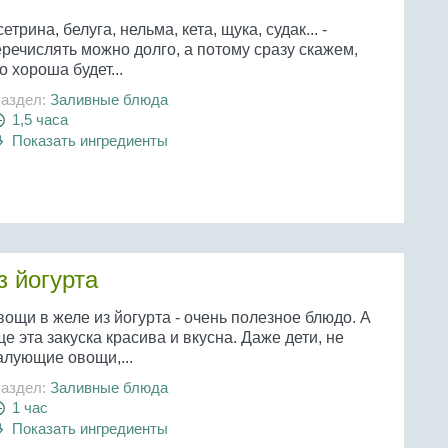
етрина, белуга, нельма, кета, щука, судак... -
речислять можно долго, а потому сразу скажем,
о хороша будет...
аздел:
Заливные блюда
1,5 часа
Показать ингредиенты
з йогурта
ощи в желе из йогурта - очень полезное блюдо. А
е эта закуска красива и вкусна. Даже дети, не
алующие овощи,...
аздел:
Заливные блюда
1 час
Показать ингредиенты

To do: I would like the material repeated in full and exactly, with its images omitted.

Finished exercise:
етрина, белуга, нельма, кета, щука, судак... -
речислять можно долго, а потому сразу скажем,
о хороша будет...
аздел:
Заливные блюда
1,5 часа
Показать ингредиенты
з йогурта
ощи в желе из йогурта - очень полезное блюдо. А
е эта закуска красива и вкусна. Даже дети, не
алующие овощи,...
аздел:
Заливные блюда
1 час
Показать ингредиенты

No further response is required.